The power key, or power button, is a key found on many computer keyboards during the 1980s and into the early 2000s. They were introduced on the first Apple Desktop Bus keyboards in the 1980s and have been a standard feature of many Macintosh keyboards since then. They are also found on an increasing number of Microsoft Windows keyboards, sometimes supplanted with additional keys for sleep. The power key is becoming increasingly rare, as most modern personal computers using USB allow the system to be started up by pressing any key on the keyboard.

Mac

The Apple Desktop Bus (ADB) was introduced on the Apple IIGS in 1986. This peripheral bus was intended to connect low-speed input devices like keyboards and computer mice. Looking for a low-cost connector, the design team selected the 4-pin mini-DIN connector, which is also used for S-Video. ADB only used one data pin and +5V and ground, leaving one pin free. This was used to implement the PSW connection, used to turn on the machine. A separate connection was required as the keyboard controller of machines of this era was not powered when the machine was powered down.
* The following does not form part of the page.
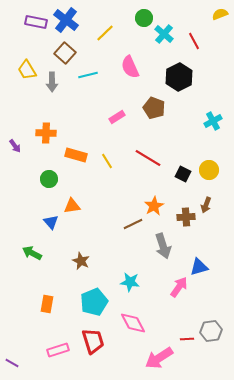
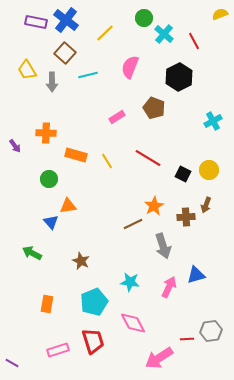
pink semicircle at (130, 67): rotated 45 degrees clockwise
orange triangle at (72, 206): moved 4 px left
blue triangle at (199, 267): moved 3 px left, 8 px down
pink arrow at (179, 287): moved 10 px left; rotated 10 degrees counterclockwise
Introduced along with the IIGS was the Apple Keyboard, which featured a rather large power key roughly centered above the main part of the keyboard. A power key became a standard feature of all ADB keyboards, notably the lauded Apple Extended Keyboard and its follow-ons. It began to become less common on later USB-based keyboards as these machines keep the keyboard powered when the machine is sleeping, so any key can act as a power key. Power keys remain on some modern Macs, including the MacBook Air, but most others have replaced it with an "eject" key, formerly used to open the now-non-existent CD drive.

Windows

Early Windows PCs generally lacked the ability to control power through software, and power keys were not physically possible. The increasing use of USB connections allowed these, but the ability to use any key for "power on" generally negated their need in most cases. Power keys did become relatively common on some multimedia keyboards, where they were known as power management keys.

Special keycodes are associated with these functions, e05e for Power, e05f for Sleep, and e063 Wake. These are supported in Microsoft Windows and various Unix-like systems.